Grabljivica (for birds)
Krvolocan (cna) (for other animals)


----------



## thegreathoo

pastet89 said:


> *Zaporka*/Lozinka/Geslo/Password



Lozinka as well.


----------



## pastet89

thegreathoo said:


> Lozinka as well.


Yes, but Zaporka is used just in Croatian AFAIK.


----------



## pastet89

*Kat*/Sprat/Nadstropje (Etaža) / Floor (level in building)


----------



## pastet89

thegreathoo said:


> Grabljivica (for birds)
> Krvolocan (cna) (for other animals)



I understand well what you mean for birds, as we in Bulgarian also use_ грабливи птици_, however, I can not agree that this is the same meaning as "predator" as a general category of animals.


----------



## pastet89

*Kužim*/kapiram/štekam/ all these are slang words for "understand", razum(ij)eti exists in all 3 languages as an official word.

*Dojam*/utisak/vtis/impression - highly appreciated confirmation for this one by native croats.
_
Note: I remind that in case of synonyms, if one of them is used only in HR, the words still qualifies for this thread._


----------



## Милан

pastet89 said:


> I understand well what you mean for birds, as we in Bulgarian also use_ грабливи птици_, however, I can not agree that this is the same meaning as "predator" as a general category of animals.

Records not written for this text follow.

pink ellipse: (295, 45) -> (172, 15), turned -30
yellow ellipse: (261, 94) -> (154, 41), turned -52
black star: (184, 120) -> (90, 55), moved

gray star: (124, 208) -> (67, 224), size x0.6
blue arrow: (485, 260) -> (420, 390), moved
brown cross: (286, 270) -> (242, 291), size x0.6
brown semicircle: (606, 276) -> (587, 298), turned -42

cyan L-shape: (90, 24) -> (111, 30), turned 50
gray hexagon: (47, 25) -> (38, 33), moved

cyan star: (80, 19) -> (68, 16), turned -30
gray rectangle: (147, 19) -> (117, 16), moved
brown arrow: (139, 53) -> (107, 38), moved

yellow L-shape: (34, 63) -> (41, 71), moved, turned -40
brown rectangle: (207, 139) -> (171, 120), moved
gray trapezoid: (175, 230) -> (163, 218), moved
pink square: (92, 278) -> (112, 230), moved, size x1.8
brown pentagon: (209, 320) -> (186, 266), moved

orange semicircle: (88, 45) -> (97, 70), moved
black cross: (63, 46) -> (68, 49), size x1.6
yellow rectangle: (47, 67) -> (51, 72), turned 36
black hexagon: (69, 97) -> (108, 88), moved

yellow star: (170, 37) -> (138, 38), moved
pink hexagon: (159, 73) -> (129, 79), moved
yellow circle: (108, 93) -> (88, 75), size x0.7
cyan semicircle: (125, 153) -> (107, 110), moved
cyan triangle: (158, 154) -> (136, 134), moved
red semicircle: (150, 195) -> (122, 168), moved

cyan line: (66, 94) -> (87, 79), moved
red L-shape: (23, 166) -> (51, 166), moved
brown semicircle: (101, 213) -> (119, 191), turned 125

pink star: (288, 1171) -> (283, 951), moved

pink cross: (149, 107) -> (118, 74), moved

A fish can also be grabljivica in Serbian.


----------



## Късметлийски

pastet89 said:


> *Kužim*/kapiram/štekam/ all these are slang words for "understand", razum(ij)eti exists in all 3 languages as an official word.*Dojam*/utisak/vtis/impression - highly appreciated confirmation for this one by native croats._Note: I remind that in case of synonyms, if one of them is used only in HR, the words still qualifies for this thread._


Razumjeti е правилно на ийекавица.


----------



## pastet89

Късметлийски said:


> Razumjeti е правилно на ийекавица.


This is clear, as it is clear that we do not count in this category words with a same root, so razumeti/razumjeti is not a point of discussion here, it is all about the slang words, given in the first example.


----------



## Късметлийски

Исках само да Ви обърна внимание на правописната грешка - във всички стандартни варианти, които използват  ийекавица, ятовият рефлекс е кратък.


----------



## pastet89

A, hvala, sad sam skužio. Žao mi je, ali ovaj forum ne dozvoljava promjenu postova nakon određenog vremena, što je već prošlo.


----------



## pastet89

*Biti nazočan* /biti prisutan/ udeleževati se/ to attend


----------



## pastet89

*Sustav*/Sistem/Sistem/System


----------



## pastet89

*Ugodan*/Prijatan/Prijeten/Pleasant
*Iznimka*/Izuzetak/Izjema/Exception


----------



## Gavril

pastet89 said:


> *Sustav*/Sistem/Sistem/System



*sestav *"system" also exists in Slovene (e.g., _desetiški sestav_ = "decimal system"), though I'm not sure how common a word it is compared to Croatian _sustav_.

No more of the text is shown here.